“好,非常好,跟我想象得不一样,但是非常不错。”摄影师一路抓拍,试图将她每一秒的表现都记录在镜头里,结合群山,结合天色。

这一次拍摄得特别迅速,拍完还有杂志采访环节。秋疏桐没来得及卸妆,连造型都没换,就跟着主编进入了一个小木屋进行采访。

在她采访的过程中,摄影团队随手剪了一段片花发到了网上,成功地将池零露送上了热搜,并且推送给了遥远的厉词安。

厉词安前一秒还在温砚岭房间里抱怨非洲的生活无聊,网络又差,还看不了国内院线新上映的电影,老电影也不是他喜欢的,他要让家人给他寄一些胶片电影来,缓解思乡之情;下一秒就听到微博推送新闻的提示音响起。

没顾得上吐槽温砚岭不搭理他,厉词安迅速地点进了这条推送,看了眼,笑嘻嘻地对一旁敲击键盘的温砚岭说:“没想到你老婆还会吸烟诶。”

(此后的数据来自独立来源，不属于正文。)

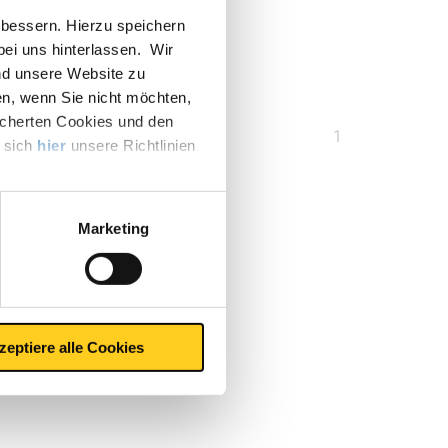
bessern. Hierzu speichern
 bei uns hinterlassen. Wir
nd unsere Website zu
en, wenn Sie nicht möchten,
icherten Cookies und den
Sie
1
e sich
hier
unsere Richtlinien
sind
auf
Seite
Marketing
zeptiere alle Cookies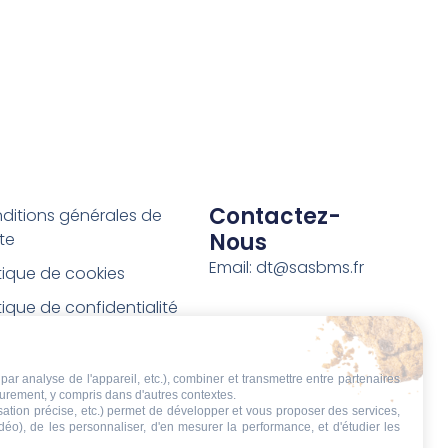
Contactez-
ditions générales de
Nous
te
Email: dt@sasbms.fr
itique de cookies
tique de confidentialité
tions légales
ditions de retour et de
par analyse de l'appareil, etc.), combiner et transmettre entre partenaires
eurement, y compris dans d'autres contextes.
boursement
isation précise, etc.) permet de développer et vous proposer des services,
idéo), de les personnaliser, d'en mesurer la performance, et d'étudier les
t de rétractation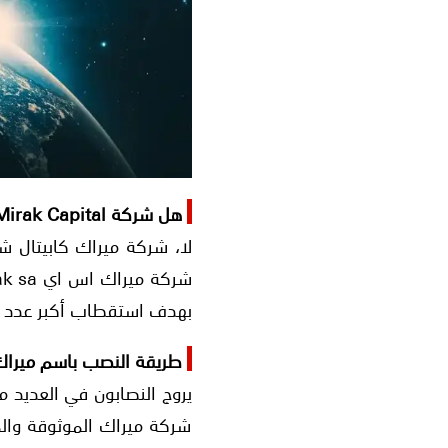
هل شركة Mirak Capital نصابة؟
لا، شركة ميراك كابيتال 
بهدف استقطاب أكبر عدد مم
طريقة النصب باسم ميراك كابيتال l
شركة ميراك الموثوقة وال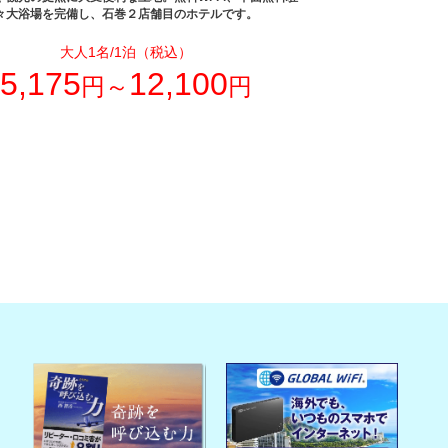
々大浴場を完備し、石巻２店舗目のホテルです。
大人1名/1泊（税込）
5,175
12,100
円～
円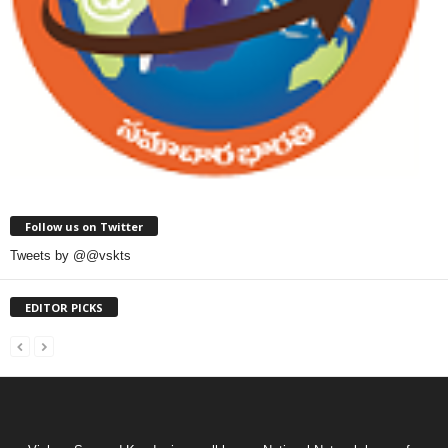
Follow us on Twitter
Tweets by @@vskts
EDITOR PICKS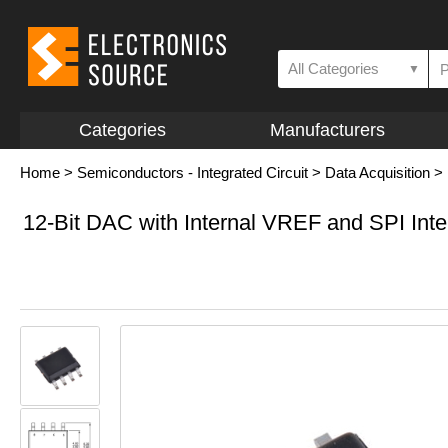
All Categories
▼
Categories
Manufacturers
Home
>
Semiconductors - Integrated Circuit
>
Data Acquisition
>
12-Bit DAC with Internal VREF and SPI Inte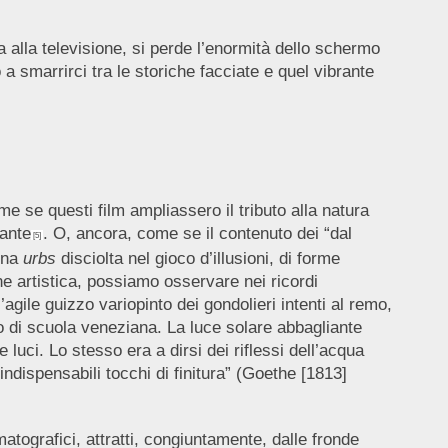
a alla televisione, si perde l’enormità dello schermo
a smarrirci tra le storiche facciate e quel vibrante
 se questi film ampliassero il tributo alla natura
iante
. O, ancora, come se il contenuto dei “dal
[5]
 una
urbs
disciolta nel gioco d’illusioni, di forme
ne artistica, possiamo osservare nei ricordi
agile guizzo variopinto dei gondolieri intenti al remo,
dro di scuola veneziana. La luce solare abbagliante
uci. Lo stesso era a dirsi dei riflessi dell’acqua
indispensabili tocchi di finitura” (Goethe [1813]
matografici, attratti, congiuntamente, dalle fronde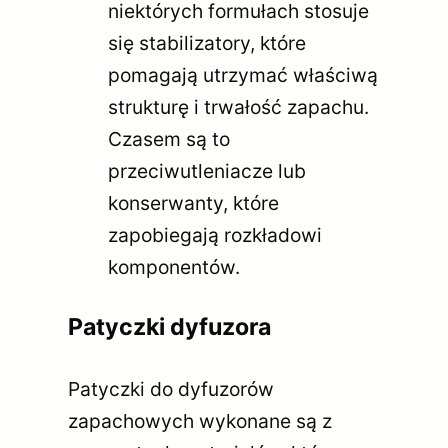
niektórych formułach stosuje
się stabilizatory, które
pomagają utrzymać właściwą
strukturę i trwałość zapachu.
Czasem są to
przeciwutleniacze lub
konserwanty, które
zapobiegają rozkładowi
komponentów.
Patyczki dyfuzora
Patyczki do dyfuzorów
zapachowych wykonane są z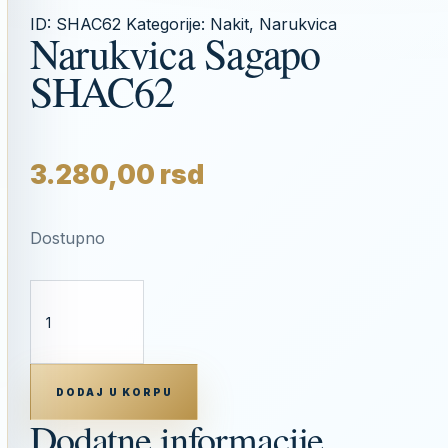
ID:
SHAC62
Kategorije:
Nakit
,
Narukvica
Narukvica Sagapo
SHAC62
3.280,00
rsd
Dostupno
NARUKVICA
SAGAPO
SHAC62
KOLIČINA
DODAJ U KORPU
Dodatne informacije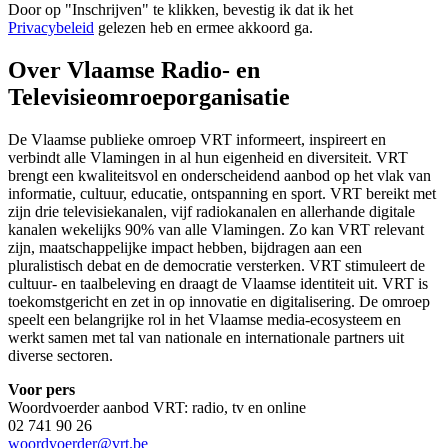
Door op "
Inschrijven
" te klikken, bevestig ik dat ik het
Privacybeleid
gelezen heb en ermee akkoord ga.
Over Vlaamse Radio- en
Televisieomroeporganisatie
De Vlaamse publieke omroep VRT informeert, inspireert en
verbindt alle Vlamingen in al hun eigenheid en diversiteit. VRT
brengt een kwaliteitsvol en onderscheidend aanbod op het vlak van
informatie, cultuur, educatie, ontspanning en sport. VRT bereikt met
zijn drie televisiekanalen, vijf radiokanalen en allerhande digitale
kanalen wekelijks 90% van alle Vlamingen. Zo kan VRT relevant
zijn, maatschappelijke impact hebben, bijdragen aan een
pluralistisch debat en de democratie versterken. VRT stimuleert de
cultuur- en taalbeleving en draagt de Vlaamse identiteit uit. VRT is
toekomstgericht en zet in op innovatie en digitalisering. De omroep
speelt een belangrijke rol in het Vlaamse media-ecosysteem en
werkt samen met tal van nationale en internationale partners uit
diverse sectoren.
Voor pers
Woordvoerder aanbod VRT: radio, tv en online
02 741 90 26
woordvoerder@vrt.be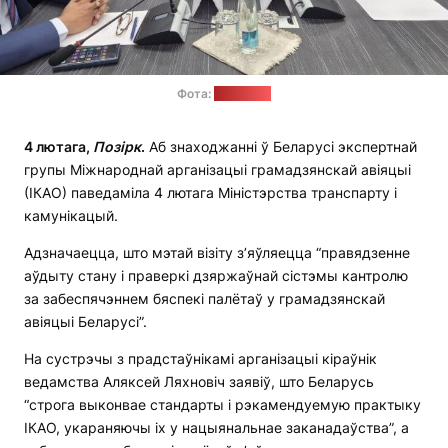
Фота:
Мінтранс
4 лютага,
Позірк
.
Аб знаходжанні ў Беларусі экспертнай
групы Міжнароднай арганізацыі грамадзянскай авіяцыі
(ІКАО) паведаміла 4 лютага Міністэрства транспарту і
камунікацый.
Адзначаецца, што мэтай візіту з’яўляецца “правядзенне
аўдыту стану і праверкі дзяржаўнай сістэмы кантролю
за забеспячэннем бяспекі палётаў у грамадзянскай
авіяцыі Беларусі”.
На сустрэчы з прадстаўнікамі арганізацыі кіраўнік
ведамства Аляксей Ляхновіч заявіў, што Беларусь
“строга выконвае стандарты і рэкамендуемую практыку
ІКАО, укараняючы іх у нацыянальнае заканадаўства”, а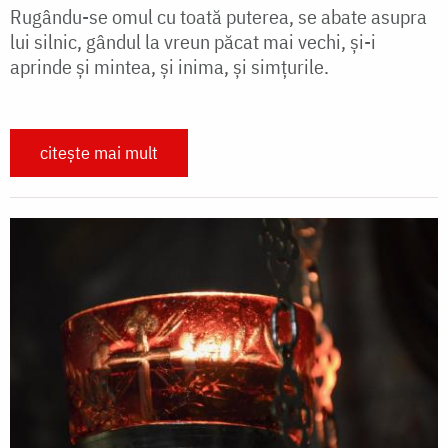
Rugându-se omul cu toată puterea, se abate asupra
lui silnic, gândul la vreun păcat mai vechi, și-i
aprinde și mintea, și inima, și simțurile.
citește mai mult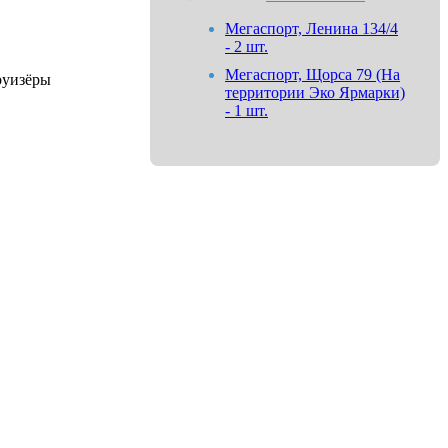
Мегаспорт, Ленина 134/4
- 2 шт.
Мегаспорт, Щорса 79 (На
уизёры
территории Эко Ярмарки)
- 1 шт.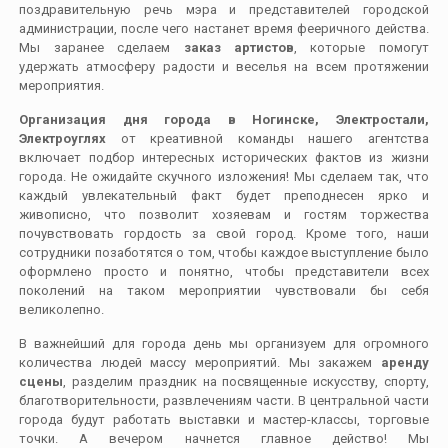
поздравительную речь мэра и представителей городской
администрации, после чего настанет время фееричного действа.
Мы заранее сделаем
заказ артистов
, которые помогут
удержать атмосферу радости и веселья на всем протяжении
мероприятия.
Организация дня города в Ногинске, Электростали,
Электроуглях
от креативной команды нашего агентства
включает подбор интересных исторических фактов из жизни
города. Не ожидайте скучного изложения! Мы сделаем так, что
каждый увлекательный факт будет преподнесен ярко и
живописно, что позволит хозяевам и гостям торжества
почувствовать гордость за свой город. Кроме того, наши
сотрудники позаботятся о том, чтобы каждое выступление было
оформлено просто и понятно, чтобы представители всех
поколений на таком мероприятии чувствовали бы себя
великолепно.
В важнейший для города день мы организуем для огромного
количества людей массу мероприятий. Мы закажем
аренду
сцены
, разделим праздник на посвященные искусству, спорту,
благотворительности, развлечениям части. В центральной части
города будут работать выставки и мастер-классы, торговые
точки. А вечером начнется главное действо! Мы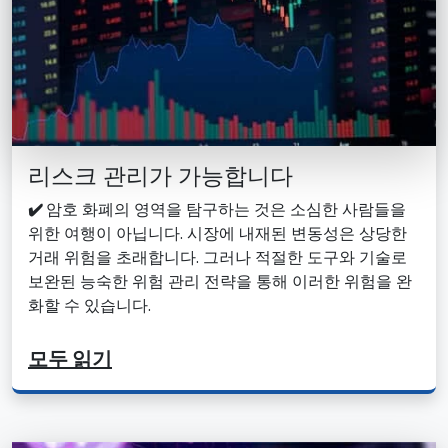
리스크 관리가 가능합니다
✔️
암호 화폐의 영역을 탐구하는 것은 소심한 사람들을
위한 여행이 아닙니다. 시장에 내재된 변동성은 상당한
거래 위험을 초래합니다. 그러나 적절한 도구와 기술로
보완된 능숙한 위험 관리 전략을 통해 이러한 위험을 완
화할 수 있습니다.
모두 읽기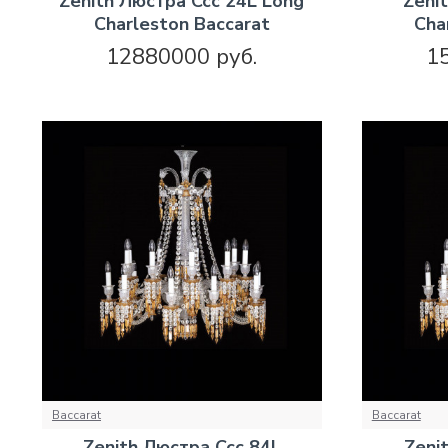
Zenith Люстра Ccc 24L Long
Zeni
Charleston Baccarat
Cha
12880000 руб.
1
Baccarat
Baccarat
Zenith Люстра Ccc 84L
Zeni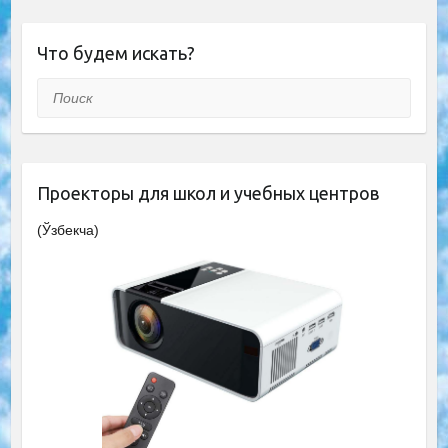
Что будем искать?
Поиск
Проекторы для школ и учебных центров
(Ўзбекча)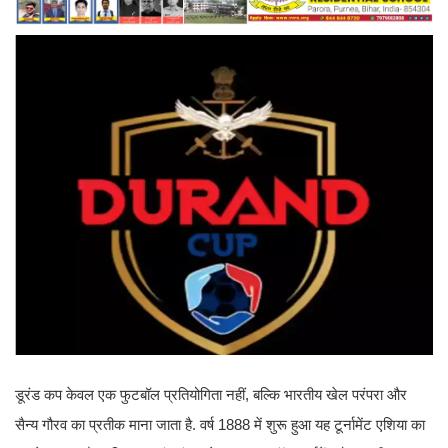
डूरंड कप केवल एक फुटबॉल प्रतियोगिता नहीं, बल्कि भारतीय खेल परंपरा और
सैन्य गौरव का प्रतीक माना जाता है. वर्ष 1888 में शुरू हुआ यह टूर्नामेंट एशिया का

短短几秒的镜头里,池零露的美放浪形骸又张扬任性,看起来野性十足,可又给人一种脆弱的破碎感。

厉词安看不懂,只点评了一句:“这烈焰红唇跟她还挺搭。”

不管搭不搭,反正温砚岭没有搭理他。

采访完,从小木屋出来,秋疏桐接过孙辰递过来的羽绒服和手机,听她小声道:“露姐,刚刚有个叫温砚岭的先生给你打电话了,好像找你有事。我看你在采访就没接,你要不要给他回一下?”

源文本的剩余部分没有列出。